Inducing electron spin coherence in GaAs quantum well waveguides: Spin coherence without spin precession

We demonstrate the generation and detection of electron spin coherence in a quantum well waveguide without either an external or internal dc magnetic field. In the absence of spin precession, the induced spin coherence is detected through effects of quantum interference in the spectral domain coherent nonlinear optical response. We interpret the experimental results qualitatively using a few-level model with optical selection rules as its basic ingredient.

Figure 1

(Color online) (a) Optical selection rule for dipole transitions between the conduction and the HH and LH valence bands in a GaAs QW. (b) and (c) Linear transmission spectra of the QW waveguide for TE and TM polarized fields.

Figure 2

(Color online) DT response obtained with $I_{\mathrm{pump}}=2\mathrm{m}\mathrm{W}$ and $I_{\mathrm{probe}}=0.25\mathrm{m}\mathrm{W}$. The pump and probe are TE and TM polarized, respectively.

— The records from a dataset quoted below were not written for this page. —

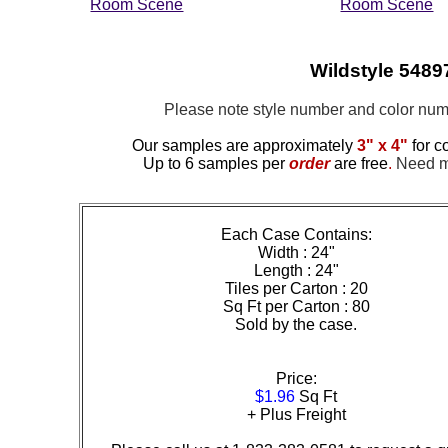
Room Scene
Room Scene
Wildstyle 54897
Please note style number and color n
Our samples are approximately
3" x 4"
for c
Up to 6 samples per
order
are free
.
Need mo
Each Case Contains:
Width : 24"
Length : 24"
Tiles per Carton : 20
Sq Ft per Carton : 80
Sold by the case.
Price:
$1.96
Sq Ft
+ Plus Freight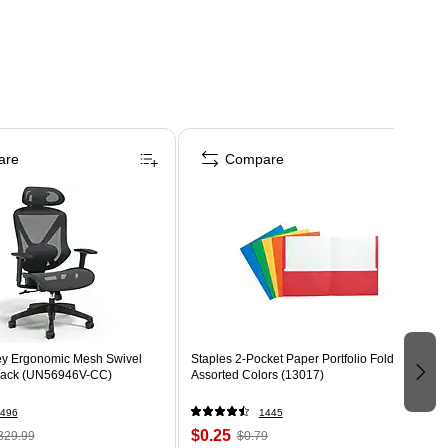
are
Compare
ey Ergonomic Mesh Swivel
Staples 2-Pocket Paper Portfolio Folder,
Black (UN56946V-CC)
Assorted Colors (13017)
496
1445
$0.25
329.99
$0.79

The solid line is a fit to Lorentzian.

Figure 3

DT response obtained with $I_{\mathrm{pump}}=2\mathrm{m}\mathrm{W}$ and $I_{\mathrm{probe}}=0.25\mathrm{m}\mathrm{W}$ and with an external magnetic field $(B=0.25\mathrm{T})$ applied along the growth direction. For (a) and (b), the pump and probe are TE and TM polarized, respectively. For (c), both the pump and probe are TE polarized.

Figure 4

Calculated DT response. (a) Pump is TE polarized and probe is TM polarized. (b) Both pump and probe are TE polarized. See text for parameters used.